**Your instructions**
Among the entries below, find the lines with the word "output" and return them.

[Records provided Boundary: Start]

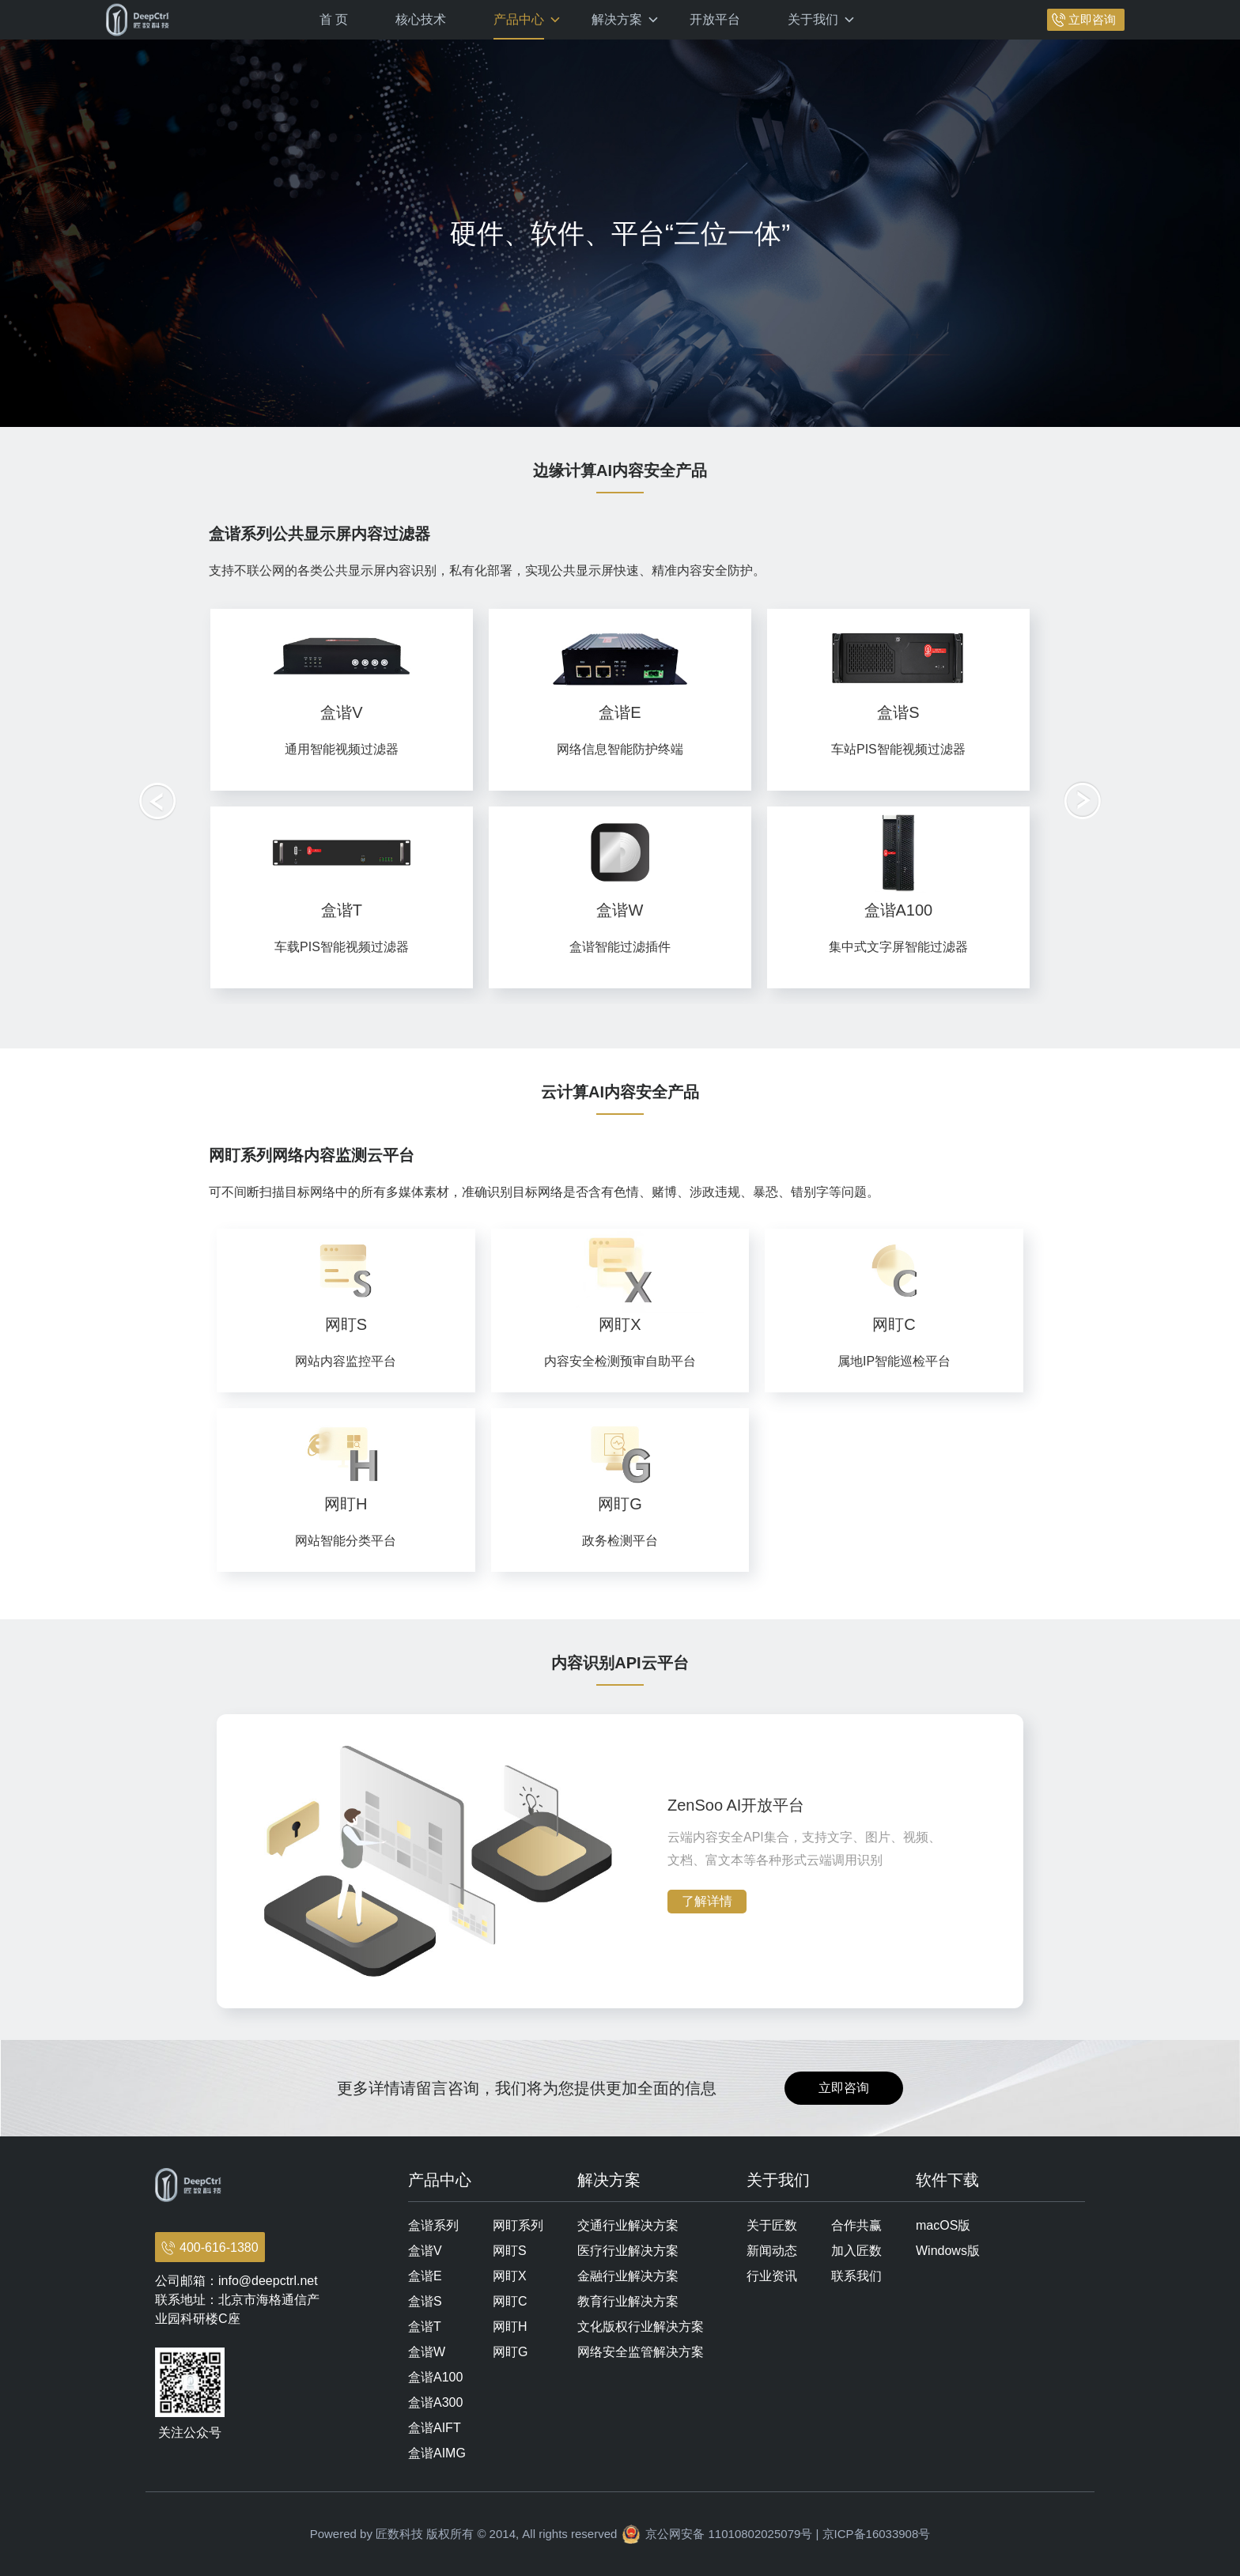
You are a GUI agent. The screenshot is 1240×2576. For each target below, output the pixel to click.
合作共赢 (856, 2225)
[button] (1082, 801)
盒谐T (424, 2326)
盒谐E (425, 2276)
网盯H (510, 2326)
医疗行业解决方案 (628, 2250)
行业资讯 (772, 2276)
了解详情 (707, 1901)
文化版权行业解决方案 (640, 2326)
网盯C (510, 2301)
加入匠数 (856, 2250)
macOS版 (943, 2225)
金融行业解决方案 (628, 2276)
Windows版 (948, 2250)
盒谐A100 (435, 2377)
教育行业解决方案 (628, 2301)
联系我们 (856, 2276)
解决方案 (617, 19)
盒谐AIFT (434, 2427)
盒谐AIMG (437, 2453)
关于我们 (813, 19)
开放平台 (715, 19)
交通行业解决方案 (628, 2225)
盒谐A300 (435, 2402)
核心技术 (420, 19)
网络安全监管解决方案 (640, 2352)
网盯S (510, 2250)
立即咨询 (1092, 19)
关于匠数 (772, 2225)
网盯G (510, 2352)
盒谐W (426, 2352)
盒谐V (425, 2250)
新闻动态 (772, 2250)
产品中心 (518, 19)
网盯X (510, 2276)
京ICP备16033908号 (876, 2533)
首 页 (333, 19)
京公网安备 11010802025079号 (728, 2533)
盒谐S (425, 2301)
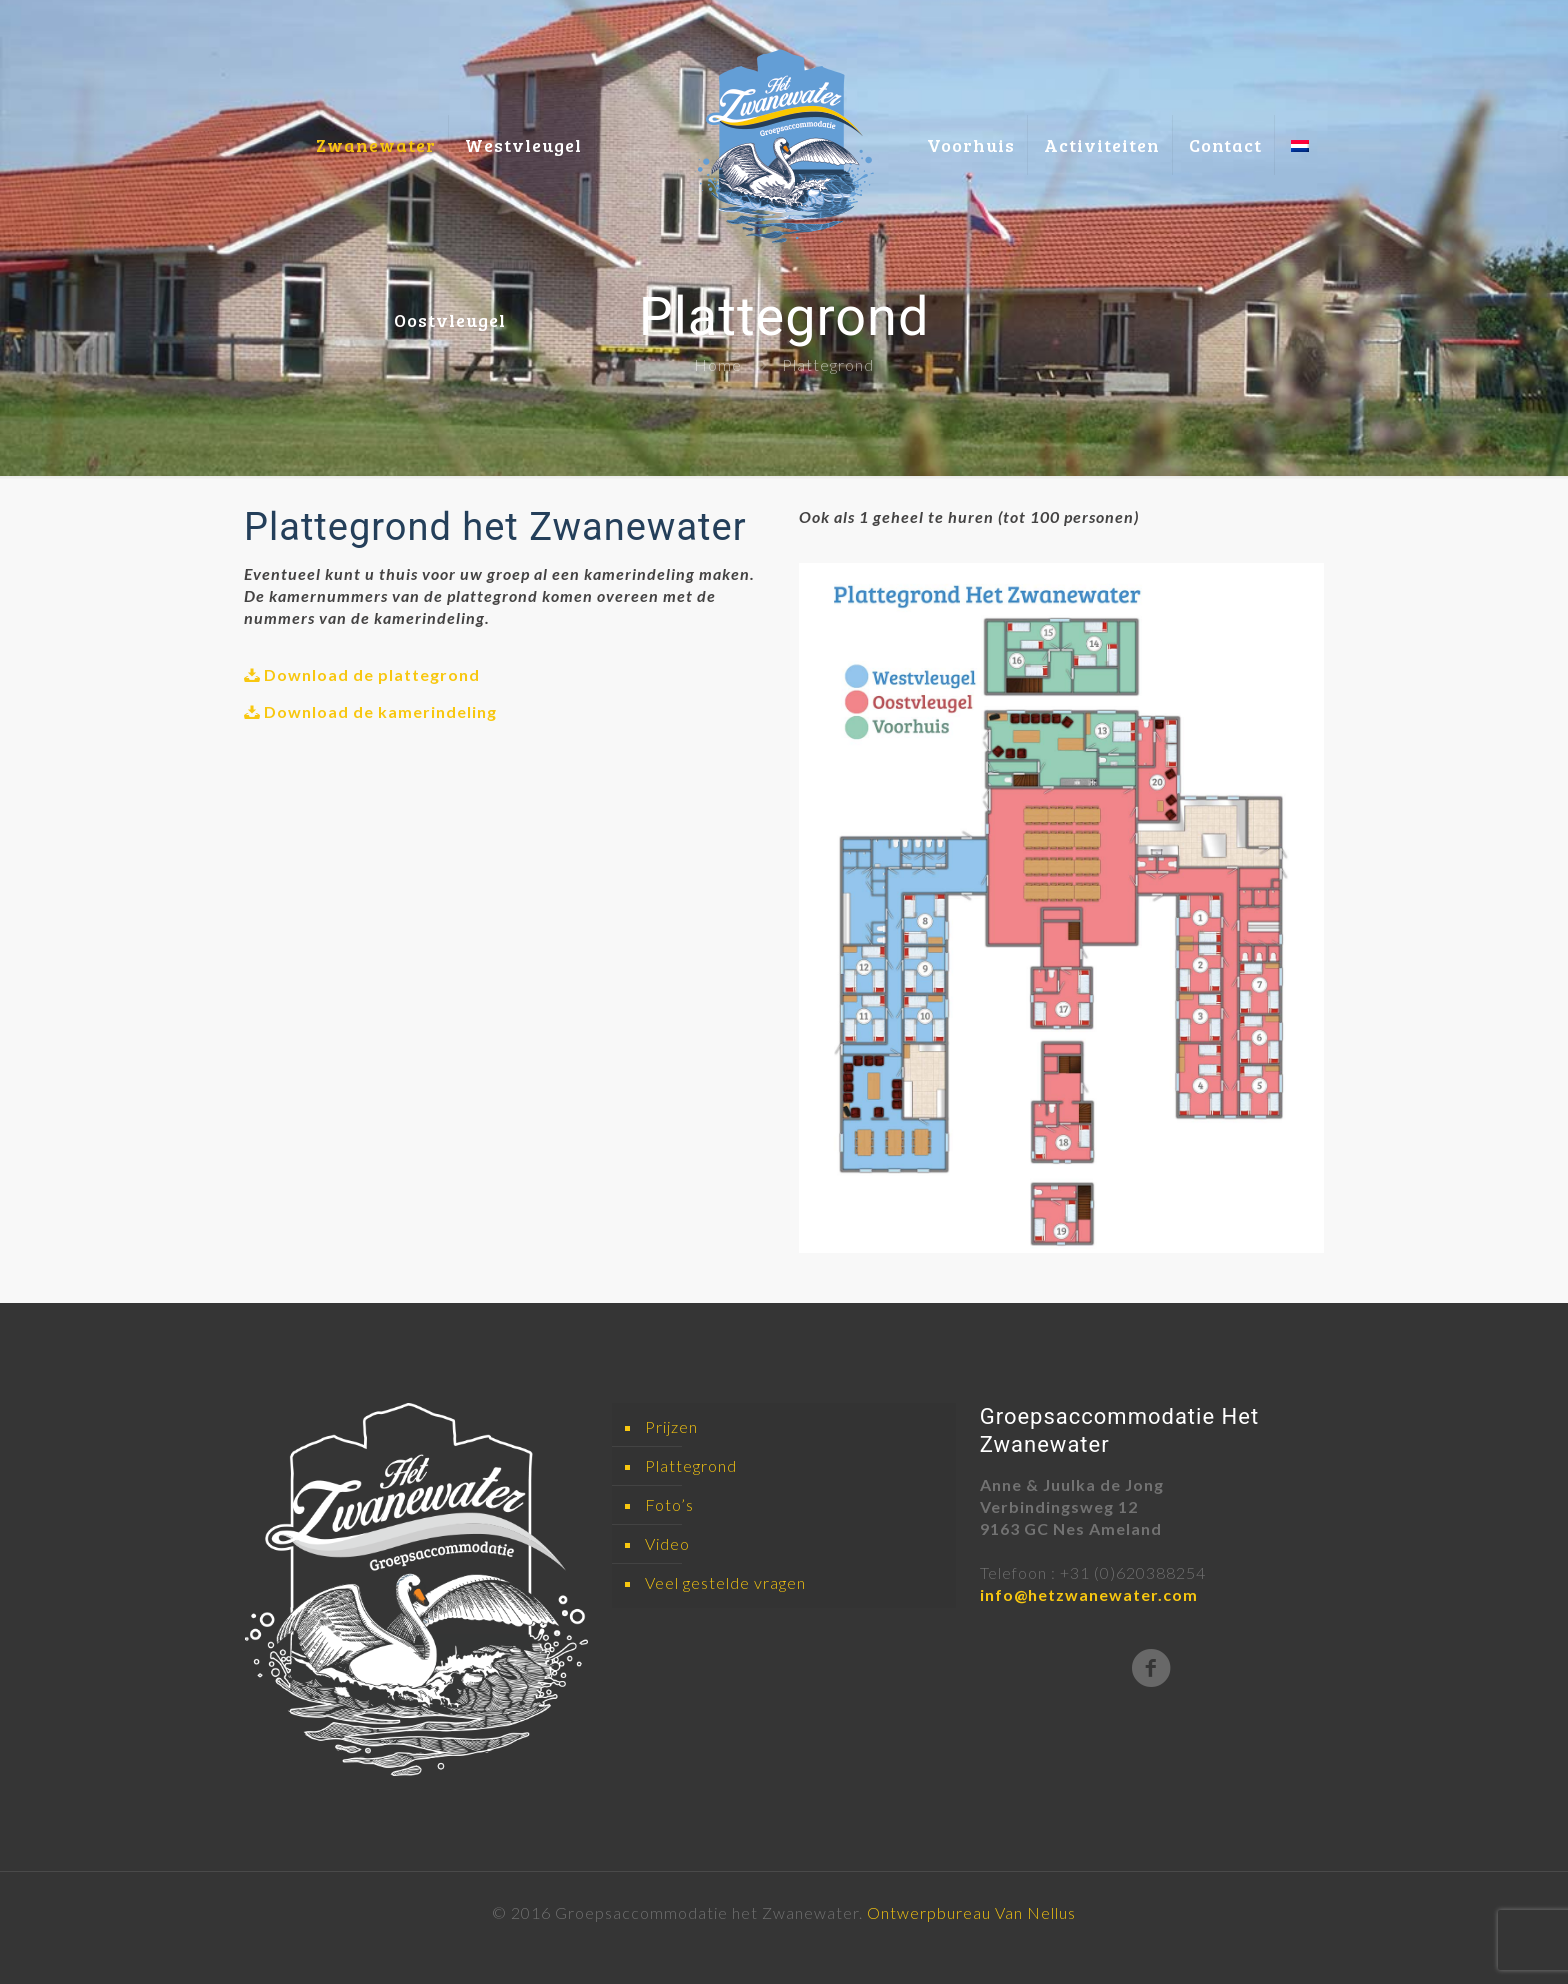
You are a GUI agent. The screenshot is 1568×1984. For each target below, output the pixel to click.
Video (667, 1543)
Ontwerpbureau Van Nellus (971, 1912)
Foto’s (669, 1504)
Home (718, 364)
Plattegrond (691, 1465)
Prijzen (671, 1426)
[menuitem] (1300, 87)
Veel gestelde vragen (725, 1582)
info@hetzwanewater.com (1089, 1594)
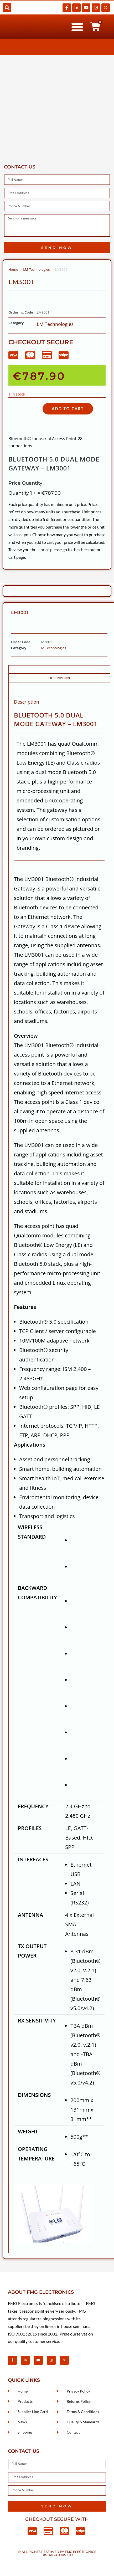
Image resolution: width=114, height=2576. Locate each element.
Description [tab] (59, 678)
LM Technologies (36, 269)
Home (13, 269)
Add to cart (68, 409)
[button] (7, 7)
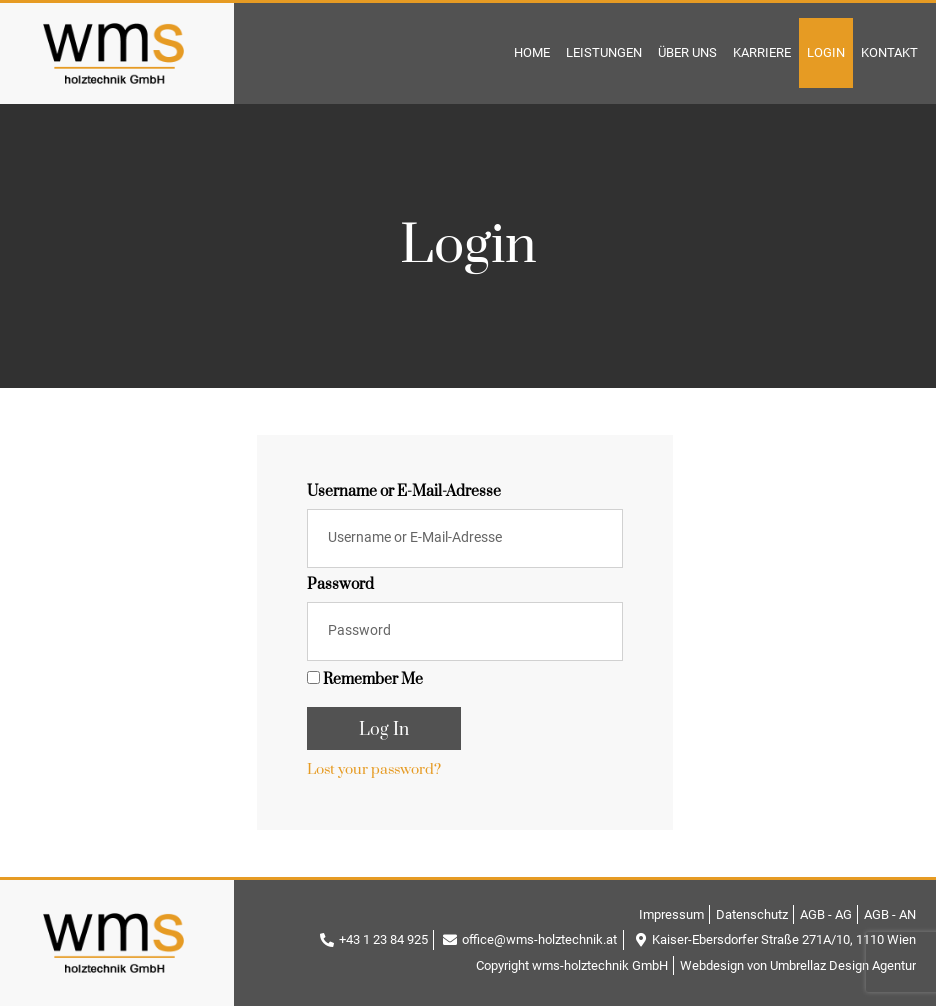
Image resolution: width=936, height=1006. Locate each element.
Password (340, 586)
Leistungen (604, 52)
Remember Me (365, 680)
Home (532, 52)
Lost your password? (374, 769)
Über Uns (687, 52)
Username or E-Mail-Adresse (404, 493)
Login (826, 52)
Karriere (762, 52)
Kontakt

[Records provided Boundary: End]

**Solution below**
You are a GUI agent. The screenshot is 1240×2576. For each target below, output the pixel to click.
You are a GUI agent. The screenshot is 1568×1984. For each target below, output the pixel to click.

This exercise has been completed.